Output the entries as they appear, skipping images.
*** DATA FOR THIS EXERCISE
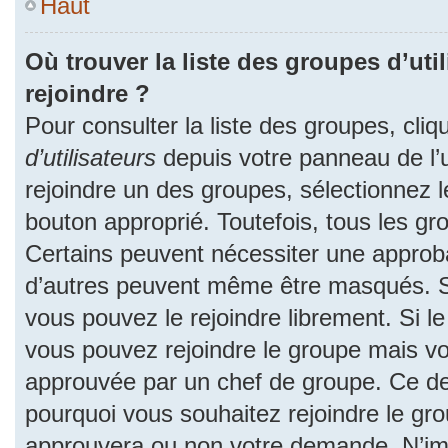
Haut
Où trouver la liste des groupes d’uti
rejoindre ?
Pour consulter la liste des groupes, cliq
d’utilisateurs
depuis votre panneau de l’ut
rejoindre un des groupes, sélectionnez l
bouton approprié. Toutefois, tous les gr
Certains peuvent nécessiter une approba
d’autres peuvent même être masqués. Si 
vous pouvez le rejoindre librement. Si l
vous pouvez rejoindre le groupe mais v
approuvée par un chef de groupe. Ce d
pourquoi vous souhaitez rejoindre le grou
approuvera ou non votre demande. N’im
******
> **EXERCISE OUTPUT**:
Haut
Où trouver la liste des groupes d’uti
rejoindre ?
Pour consulter la liste des groupes, cliq
d’utilisateurs
depuis votre panneau de l’ut
rejoindre un des groupes, sélectionnez l
bouton approprié. Toutefois, tous les gr
Certains peuvent nécessiter une approba
d’autres peuvent même être masqués. Si 
vous pouvez le rejoindre librement. Si l
vous pouvez rejoindre le groupe mais v
approuvée par un chef de groupe. Ce d
pourquoi vous souhaitez rejoindre le grou
approuvera ou non votre demande. N’im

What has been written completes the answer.